Elle est accusée de meurtre (Totschlag), « mais cela ne fait pas d’elle une meurtrière ». Elle risque entre 5 ans de prison et la perpétuité.

L’enfant avait déjà été hospitalisé en novembre dernier pour de graves brûlures. Il avait dû être opéré trois fois. La mère, de nationalité turque, a dit l’avoir brûlé accidentellement avec de l’eau chaude en le lavant. Le personnel soignant n’avait pas été convaincu et voulait confier l’enfant le Service de protection de la jeunesse. La mère l’avait alors retiré de l’hôpital. Elle craignait qu’on ne la prive de son autorité parentale. Pour elle, cela aurait signifié que l’enfant n’aurait pas été élevé comme musulman mais comme chrétien. C’est pourquoi elle l’a tué. Elle a tenté ensuite de se suicider.

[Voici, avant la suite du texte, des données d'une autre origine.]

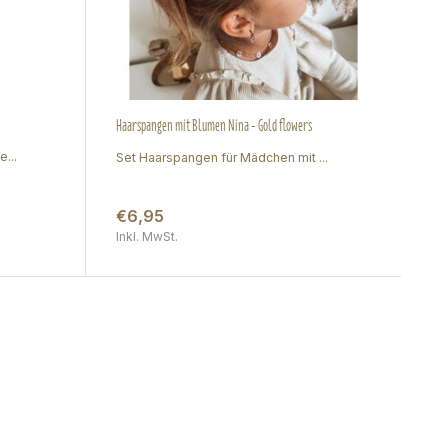
Haarspangen mit Blumen Nina - Gold flowers
...
Set Haarspangen für Mädchen mit ...
€6,95
Inkl. MwSt.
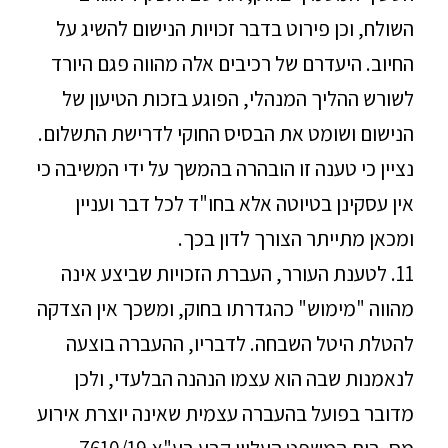
השולח, וכן פירוט בדבר זכויות הנישום להשיג על
החיוב. היעדרם של רכיבים אלה מהווה פגם היורד
לשורש ההליך המנהלי, הפוגע בזכות הטיעון של
הנישום ושומט את הבסיס החוקי לדרישת התשלום.
נציין כי טענה זו הובהרה בהמשך על ידי המשיבה כי
אין עסקינן בטיוטה אלא בחו"ד לכל דבר ועניין
ומכאן מתייתר הצורך לדון בכך.
11. לטענת העורר, העברת הזכויות שביצע אינה
מהווה "מימוש" כהגדרתו בחוק, ומשכך אין הצדקה
להטלת היטל השבחה. לדבריו, ההעברה בוצעה
לנאמנות שבה הוא עצמו הנהנה הבלעדי, ולכן
מדובר בפועל בהעברה עצמית שאינה יוצרת אירוע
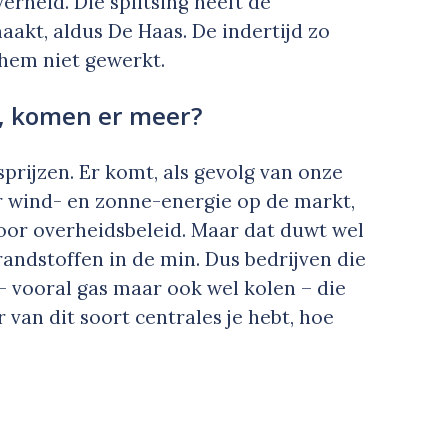
rheid. Die splitsing heeft de
akt, aldus De Haas. De indertijd zo
 hem niet gewerkt.
r, komen er meer?
sprijzen. Er komt, als gevolg van onze
r wind- en zonne-energie op de markt,
door overheidsbeleid. Maar dat duwt wel
randstoffen in de min. Dus bedrijven die
– vooral gas maar ook wel kolen – die
 van dit soort centrales je hebt, hoe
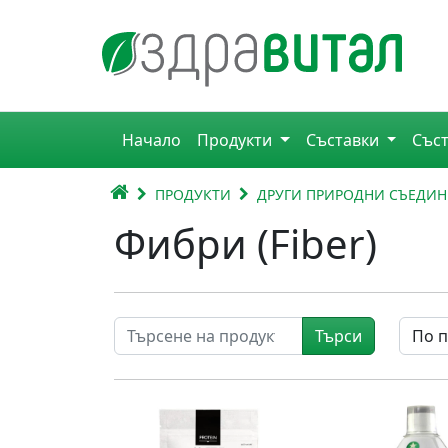
Премини към съдържанието
Горна навигация
Начало
Продукти
Съставки
Със
Главна навигация
НАЧАЛО
ПРОДУКТИ
ДРУГИ ПРИРОДНИ СЪЕДИ
Фибри (Fiber)
Търси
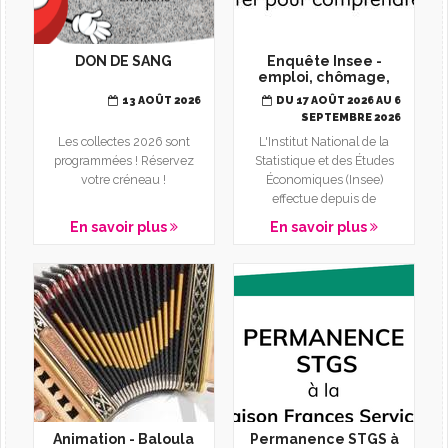
DON DE SANG
Enquête Insee -
emploi, chômage,
inactivité
13 AOÛT 2026
DU 17 AOÛT 2026 AU 6
SEPTEMBRE 2026
Les collectes 2026 sont
L'Institut National de la
programmées ! Réservez
Statistique et des Études
votre créneau !
Économiques (Insee)
effectue depuis de
nombreuses années sur
En savoir plus
En savoir plus
toute...
Animation - Baloula
Permanence STGS à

Au tribunal, on a voulu l’interroger par l’intermédiaire d’un interprète, mais elle a été incapable de parler. Le président a interrompu l’audience en lui disant: « Tout le monde ici voit que c’est une situation très stressante pour vous. » Son avocate a été chargée de recueillir son témoignage par écrit pour la prochaine audience.